Dynamo in The Indo's 'Red Bulletin'
Monday, September 14, 2009 at 1:00PM
Dynamo aka Steven Frayne featured in The Irish Independent's Red Bulletin on Wednesday 9th September 2009. You can read the piece below.The street magician from the streets has the skills to make your head spin and his shoelaces tie themselves unaided. How on earth does he do it?
“If you were really magic, then that’s what you’d do. And I am really magic, so that’s what I do.”
“I love learning from the old masters, but I have to be up to date! It’s not like I particularly want to ruin a classic. My main aim is to make it better. When I used to read about magicians, I used to think they were guys who would just create miracles totally unplanned you know? Just pick up a phone and put it inside a bottle because they felt like it. So that’s how I think magic should be presented.
During tonight’s show Dynamo traps an audience member’s mobile phone in a glass bottle, turns lottery tickets into bank notes with the flick of a wrist, and incorporates the Dynamo-shuffle, a card cut that’s half breakdance and half mind-mangling feat of physics into the act. His new takes on old standards means he’s pushing magic away from its traditional roots. Does he not fear leaving behind some of the mystique?

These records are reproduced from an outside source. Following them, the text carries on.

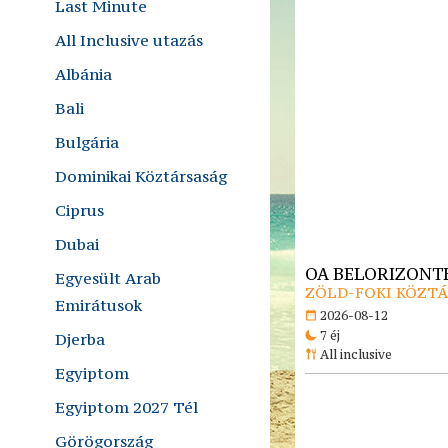
Last Minute
All Inclusive utazás
Albánia
Bali
Bulgária
Dominikai Köztársaság
Ciprus
Dubai
OA BELORIZONTE
Egyesült Arab
ZÖLD-FOKI KÖZTÁR
Emirátusok
2026-08-12
7 éj
Djerba
All inclusive
Egyiptom
Egyiptom 2027 Tél
Görögország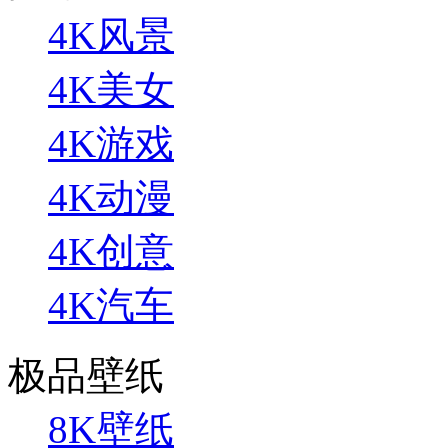
4K风景
4K美女
4K游戏
4K动漫
4K创意
4K汽车
极品壁纸
8K壁纸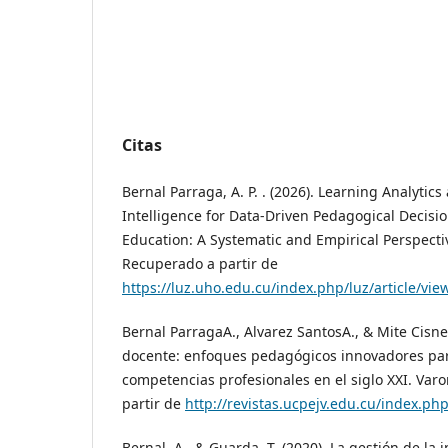
Citas
Bernal Parraga, A. P. . (2026). Learning Analytics
Intelligence for Data-Driven Pedagogical Decisi
Education: A Systematic and Empirical Perspectiv
Recuperado a partir de
https://luz.uho.edu.cu/index.php/luz/article/vie
Bernal ParragaA., Alvarez SantosA., & Mite Cisn
docente: enfoques pedagógicos innovadores para
competencias profesionales en el siglo XXI. Varo
partir de
http://revistas.ucpejv.edu.cu/index.php
Bernal, A., & Guarda, T. (2020). La gestión de la 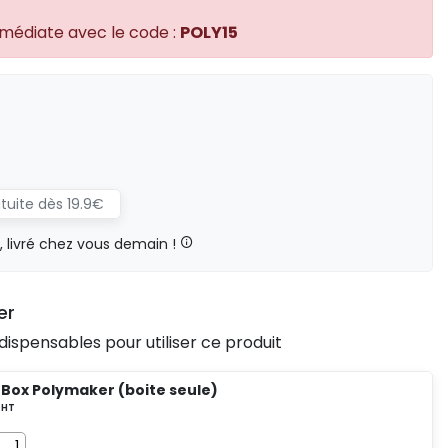
mmédiate avec le code :
POLY15
atuite dès 19.9€
livré chez vous demain !
er
dispensables pour utiliser ce produit
 Box Polymaker (boite seule)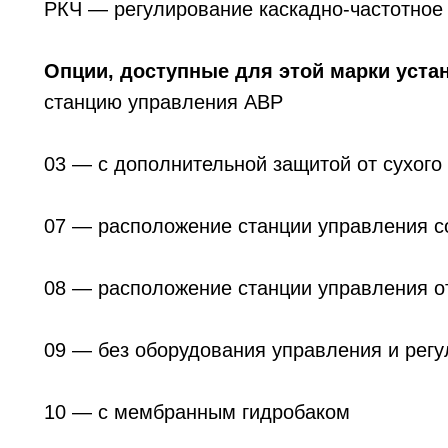
РКЧ — регулирование каскадно-частотное
Опции, доступные для этой марки уста
станцию управления АВР
03 — с дополнительной защитой от сухого
07 — расположение станции управления с
08 — расположение станции управления от
09 — без оборудования управления и рег
10 — с мембранным гидробаком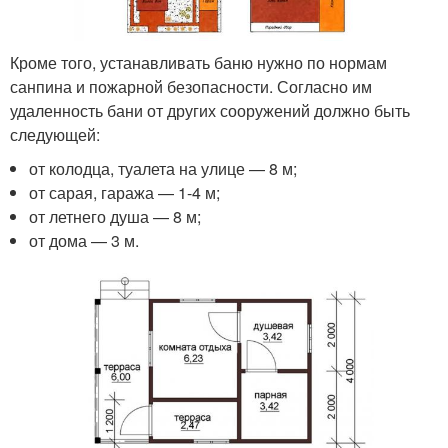
Кроме того, устанавливать баню нужно по нормам
санпина и пожарной безопасности. Согласно им
удаленность бани от других сооружений должно быть
следующей:
от колодца, туалета на улице — 8 м;
от сарая, гаража — 1-4 м;
от летнего душа — 8 м;
от дома — 3 м.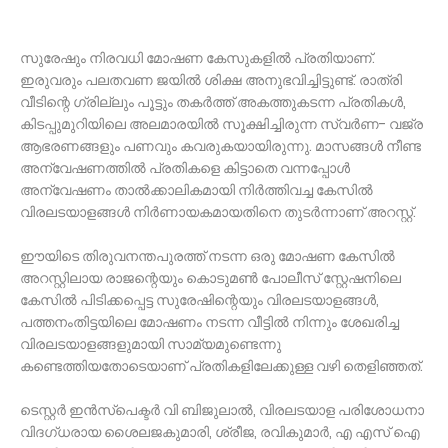
സുരേഷും നിരവധി മോഷണ കേസുകളില്‍ പ്രതിയാണ്.
ഇരുവരും പലതവണ ജയില്‍ ശിക്ഷ അനുഭവിച്ചിട്ടുണ്ട്. രാത്രി
വീടിന്റെ ഗ്രില്ലും പൂട്ടും തകര്‍ത്ത് അകത്തുകടന്ന പ്രതികള്‍,
കിടപ്പുമുറിയിലെ അലമാരയില്‍ സൂക്ഷിച്ചിരുന്ന സ്വര്‍ണ- വജ്ര
ആഭരണങ്ങളും പണവും കവരുകയായിരുന്നു. മാസങ്ങള്‍ നീണ്ട
അന്വേഷണത്തില്‍ പ്രതികളെ കിട്ടാതെ വന്നപ്പോള്‍
അന്വേഷണം താല്‍ക്കാലികമായി നിര്‍ത്തിവച്ച കേസില്‍
വിരലടയാളങ്ങള്‍ നിര്‍ണായകമായതിനെ തുടര്‍ന്നാണ് അറസ്റ്റ്.
ഈയിടെ തിരുവനന്തപുരത്ത് നടന്ന ഒരു മോഷണ കേസില്‍
അറസ്റ്റിലായ രാജന്റെയും കൊടുമണ്‍ പോലീസ് സ്റ്റേഷനിലെ
കേസില്‍ പിടിക്കപ്പെട്ട സുരേഷിന്റെയും വിരലടയാളങ്ങള്‍,
പത്തനംതിട്ടയിലെ മോഷണം നടന്ന വീട്ടില്‍ നിന്നും ശേഖരിച്ച
വിരലടയാളങ്ങളുമായി സാമ്യമുണ്ടെന്നു
കണ്ടെത്തിയതോടെയാണ് പ്രതികളിലേക്കുള്ള വഴി തെളിഞ്ഞത്.
ടെസ്റ്റര്‍ ഇന്‍സ്‌പെക്ടര്‍ വി ബിജുലാല്‍, വിരലടയാള പരിശോധനാ
വിദഗ്ധരായ ശൈലജകുമാരി, ശ്രീജ, രവികുമാര്‍, എ എസ് ഐ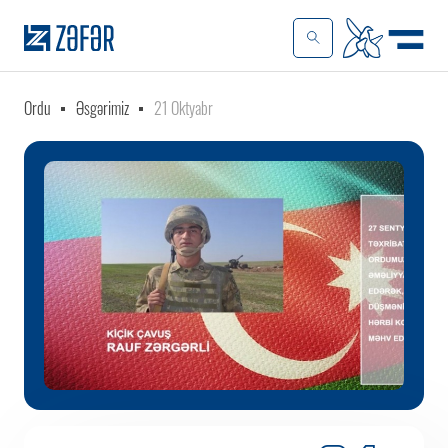
Ordu
Əsgərimiz
21 Oktyabr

“Paul Daniels was a gangsta!” laughs the scrawny figure clad in chunky Adidas trainers, baggy jeans and a trackie top. It’s not really the attire you’d expect of one of the world’s great practitioners of the dark arts, and nor is the joke part of his usual style. Dynamo, aka Steven Frayne, or ‘D’, as close friends refer to him, rarely shifts an indifferent steely gaze, and it can be unnerving. (Is it part of his act? Should the guy be left alone to prepare?) But every now and then, he cracks the odd grin and we’re back in the room. On this occasion, it follows the suggestion that Debbie McGee’s better half now struggles to retain an air of credibility.

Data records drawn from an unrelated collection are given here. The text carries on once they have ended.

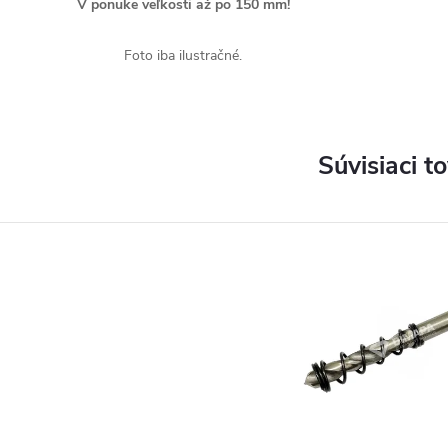
V ponuke veľkosti až po 150 mm!
Foto iba ilustračné.
Súvisiaci t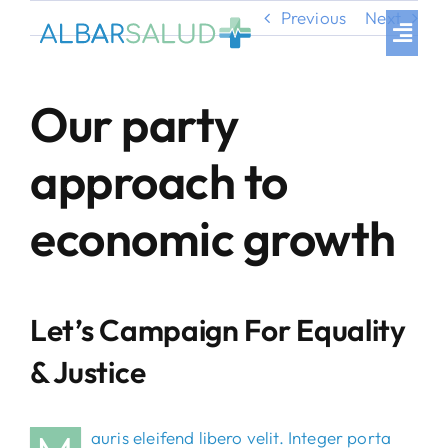
Skip
Previous
Next
to
Toggl
Navig
content
Inicio
Our party
Nuestros productos
approach to
Proceso de Compra
economic growth
Clientes
Preguntas frecuentes
Let’s Campaign For Equality
Contacto
& Justice
auris eleifend libero velit. Integer porta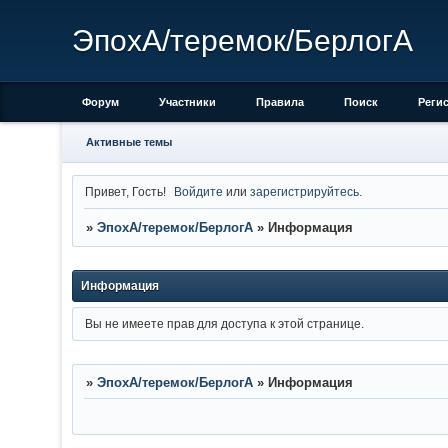
ЭпохА/теремок/БерлогА
Форум
Участники
Правила
Поиск
Реги
Активные темы
Привет, Гость!
Войдите
или
зарегистрируйтесь
.
»
ЭпохА/теремок/БерлогА
»
Информация
Информация
Вы не имеете прав для доступа к этой странице.
»
ЭпохА/теремок/БерлогА
»
Информация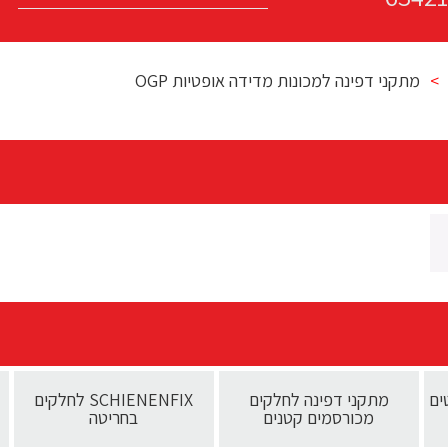
>
מתקני דפינה למכונות מדידה אופטיות OGP
ים
מתקני דפינה לחלקים
SCHIENENFIX לחלקים
מכורסמים קטנים
בחריטה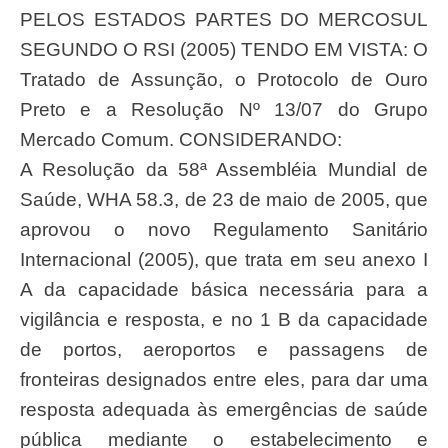
PELOS ESTADOS PARTES DO MERCOSUL
SEGUNDO O RSI (2005) TENDO EM VISTA: O
Tratado de Assunção, o Protocolo de Ouro
Preto e a Resolução Nº 13/07 do Grupo
Mercado Comum. CONSIDERANDO:
A Resolução da 58ª Assembléia Mundial de
Saúde, WHA 58.3, de 23 de maio de 2005, que
aprovou o novo Regulamento Sanitário
Internacional (2005), que trata em seu anexo I
A da capacidade básica necessária para a
vigilância e resposta, e no 1 B da capacidade
de portos, aeroportos e passagens de
fronteiras designados entre eles, para dar uma
resposta adequada às emergências de saúde
pública mediante o estabelecimento e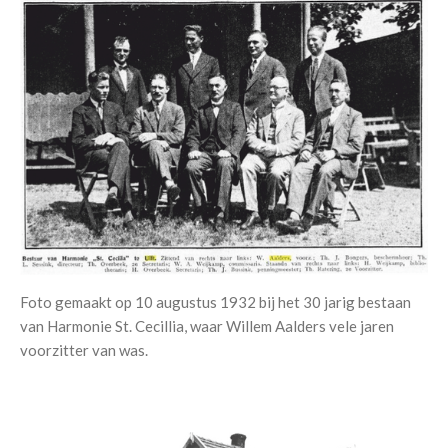
Foto gemaakt op 10 augustus 1932 bij het 30 jarig bestaan
van Harmonie St. Cecillia, waar Willem Aalders vele jaren
voorzitter van was.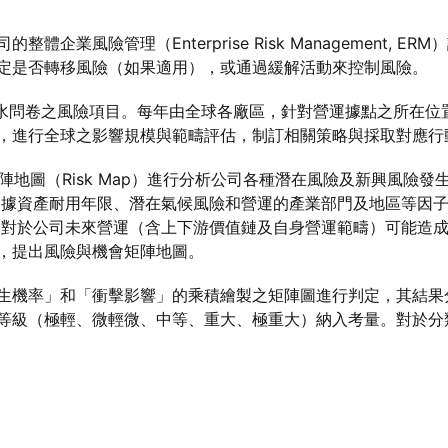
企業風險管理（Enterprise Risk Management, 
定是否轉移風險（如果適用），或通過緩解活動來控制風險。
遷及水問卷之風險項目。每年由全球各廠區，針對營運據點之所在
，進行全球之影響規模與範疇評估，制訂相關策略與採取對應行
陣地圖（Risk Map）進行分析公司各種潛在風險及新興風險
依據資產耐用年限、潛在氣候風險和營運的產業部門及地區等因子
與機會對於公司未來營運（含上下游價值鏈及自身營運範疇）可能造
，提出風險與機會矩陣地圖。
生機率」和「衝擊影響」的乘積繪製之矩陣圖進行判定，其結果
等級（極輕、微輕微、中等、重大、極重大）納入考量。對於分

“He’s still a legend,” he explains, reclining in a booth in London’s Met Bar, about 30 minutes before he’s due to perform there. “He just didn’t know when to retire, that was the problem. He could’ve left on top, but you get stuck into this and you don’t ever want to lose it. People like Paul Daniels showed me what you can achieve by following magic. He was a national celebrity. So if he can do it, why can’t I?”
Dynamo is being modest. This 26-year-old has achieved in five years what most magicians struggle to do their whole careers. Raised on Bradford’s notorious Delph Hill Estate, he has spent more than a decade and a half working at his skills, and while David Blaine seems trapped in a disappearing trick up his own backside, Dynamo has brought the spectacular back to street level.
After moving to London and buying a camera and laptop with a Prince’s Trust loan, in 2005, Dynamo began gatecrashing celebrity parties and wowing the slack-jawed likes of Chris Martin, Snoop Dogg and Ian Brown with his close-up magic. All who saw him expressed the now commonplace reaction on seeing one of his tricks, one that falls somewhere between “Amazing!” and “SH********”!!!”.
The resulting DVD of his efforts, Underground Magic, led to a Channel 4 TV special, Dynamo’s Estate of Mind, and now his internet show DynamoTV takes the no-frills thrills even further, hanging out with De La Soul in Miami, wowing musicians at Glastonbury and freaking out Wu-Tang Clan rapper Raekwon. He’s also worked parties in the Hollywood Hills with Paris Hilton and made a cameo appearance on Snoop Dogg’s Father Hood on MTV.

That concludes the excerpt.